One recurring effect is the presence of stage hands dressed entirely in black, including gloves and full-head hoods.  These stage hands take things from the actors’ hands and hand them other things.  Familiar in theater productions, here the effect is to consciously direct the audience to the symbolic significance of characters’ actions on screen and to heighten emphasis on the characters’ emotional states.  Another device used repeatedly is the active unveiling and movement of life-size black-and-white posters of buildings and a train.  These convey the past in a kind of distant echo, real yet unreal.  They allude to the past while recognizing that events can’t be fully re-created, only conjured up from vague memories from a new perspective.  Then the end of the film features a crowd, half dressed in skeleton costumes and half dressed in red devil costumes.  The skeletons appear elsewhere in the film too.  These images are striking and indelible.

Jodorowsky’s wife Pascale Montandon-Jodorowsky provides lighting, color and costume contributions.  All of these aspects are particularly striking and effective.  His son Aden plays his teenage self, and his oldest son Brontis reprises his role as his father.  Pamaela Flores reprises her role as his mother, again singing all her lines in an operatic style, but she also portrays the poet Stella Díaz Varín, Jodo’s first girlfriend.

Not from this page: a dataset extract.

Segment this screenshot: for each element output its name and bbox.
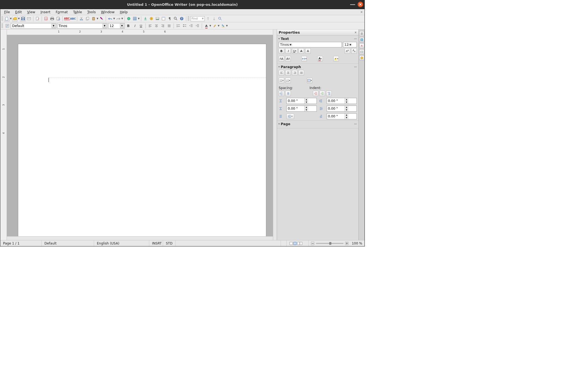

This is a somewhat smaller-budget film.  Moviemaking is an industrial art, demanding substantial funds.  It is simply not possible to realize certain things without money.  Jodorowsky is quite open about his outsider status as a filmmaker, and his acceptance that his quest to make art for art’s sake places him squarely in opposition to the profit-focused Hollywood machine.  He ran out of funds mid-way through filming Endless Poetry, and raised the remaining funds through a “crowdfunding” campaign.  While there is the potential to see his efforts as self-aggrandizing, taking Jodo’s mysticism — drawn from zen buddhism, the tarot, and elsewhere — at face value, he doesn’t hesitate to work on his own personal “inner” growth, or to use himself as an example — good or bad — for others.  This attests to some sort of more noble purpose.  Returning to the Last Jedi comparison, this film presents a much more worthwhile exploration of a master/apprentice framework, particularly in the way Jodo appears directly as a kind of narrator.  The Last Jedi is sub-moronic in that respect, when you get down its anti-zen “striving” narrative.  These elements become even more pronounced in later parts of Jodo’s real life.

Jodo is still only part way through film adaptations of the book The Dance of Reality, and that isn’t even counting his other memoirs about episodes of his adult life like The Spiritual Journey of Alejandro Jodorowsky.  Supposedly he plans a five film cycle, of which this is the second.  Though it does seem that the third installment is underway in some form.

Being more about Jodo’s inner struggles to “become himself” when he a teenager, rather than being about his father, makes this just a bit more interesting than its predecessor The Dance of Reality.  The visuals are also more extravagant and memorable here.  This is why movies are made!